Conical intersections in C s , C 2 v, and linear configurations for the 1 A′ states of the H 2 Cl + molecule are investigated with the help of a 10 × 10 model Hamiltonian matrix in a valence-bond basis. The line of intersection (linea) between states 2 and 3 is traced from one end point, an intersection between two states of 1 B 2 symmetry in a C 2V configuration, to the other end point, an intersection between two 1 Σ + states in a linear H—H—Cl configuration.
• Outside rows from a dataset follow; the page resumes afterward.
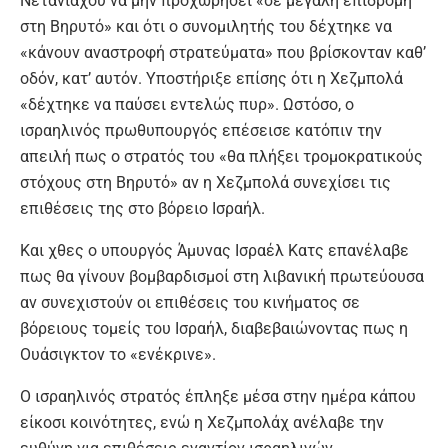
Νετανιάχου να μην προχωρήσει «σε μεγάλη επιδρομή
στη Βηρυτό» και ότι ο συνομιλητής του δέχτηκε να
«κάνουν αναστροφή στρατεύματα» που βρίσκονταν καθ’
οδόν, κατ’ αυτόν. Υποστήριξε επίσης ότι η Χεζμπολά
«δέχτηκε να παύσει εντελώς πυρ». Ωστόσο, ο
ισραηλινός πρωθυπουργός επέσεισε κατόπιν την
απειλή πως ο στρατός του «θα πλήξει τρομοκρατικούς
στόχους στη Βηρυτό» αν η Χεζμπολά συνεχίσει τις
επιθέσεις της στο βόρειο Ισραήλ.
Και χθες ο υπουργός Άμυνας Ισραέλ Κατς επανέλαβε
πως θα γίνουν βομβαρδισμοί στη λιβανική πρωτεύουσα
αν συνεχιστούν οι επιθέσεις του κινήματος σε
βόρειους τομείς του Ισραήλ, διαβεβαιώνοντας πως η
Ουάσιγκτον το «ενέκρινε».
Ο ισραηλινός στρατός έπληξε μέσα στην ημέρα κάπου
είκοσι κοινότητες, ενώ η Χεζμπολάχ ανέλαβε την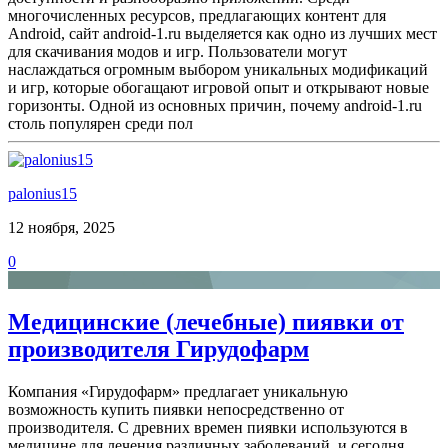
многочисленных ресурсов, предлагающих контент для
Android, сайт android-1.ru выделяется как одно из лучших мест
для скачивания модов и игр. Пользователи могут
наслаждаться огромным выбором уникальных модификаций
и игр, которые обогащают игровой опыт и открывают новые
горизонты. Одной из основных причин, почему android-1.ru
столь популярен среди пол
palonius15
12 ноября, 2025
0
Медицинские (лечебные) пиявки от
производителя Гирудофарм
Компания «Гирудофарм» предлагает уникальную
возможность купить пиявки непосредственно от
производителя. С древних времен пиявки используются в
медицине для лечения различных заболеваний, и сегодня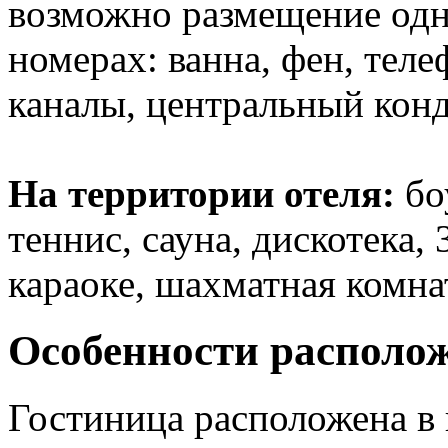
возможно размещение одн
номерах: ванна, фен, теле
каналы, центральный кон
На территории отеля:
бо
теннис, сауна, дискотека,
караоке, шахматная комна
Особенности располо
Гостиница расположена в 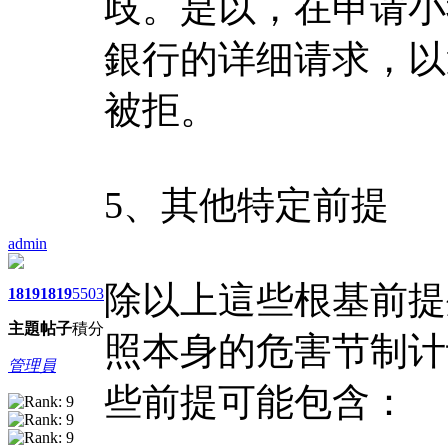
歧。是以，在申请小
銀行的详细请求，以
被拒。
5、其他特定前提
admin
除以上這些根基前提
1819
1819
5503
主題
帖子
積分
照本身的危害节制计
管理員
些前提可能包含：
The linea consists of 5 branches having symmetries C s , C s , C ∞v , C 2v , and C s . A linea between states 3 and 4 starting at a crossing of 1 Σ + and 1 Π states in a linear C ∞v configuration consists of three branches (C s , C 2V , C s ) leading to the asymptotic region Cl + H 2 . The starting point of linea 3/4 is connected to the asymptotic region H + HCl via a linea in the linear configuration. Lineae of C s symmetry could be found by examining the eigenvalues of the Hessian matrix of second derivatives along a line of intersection in a higher symmetry (C 2v or linear), a useful method for locating accidental intersections that lends itself readily to ab initio calculations. The existence of the lineae could be related to physical properties of the molecule, such as the dipole moment, indicating that the model Hamiltonian does reflect the true physical behaviour.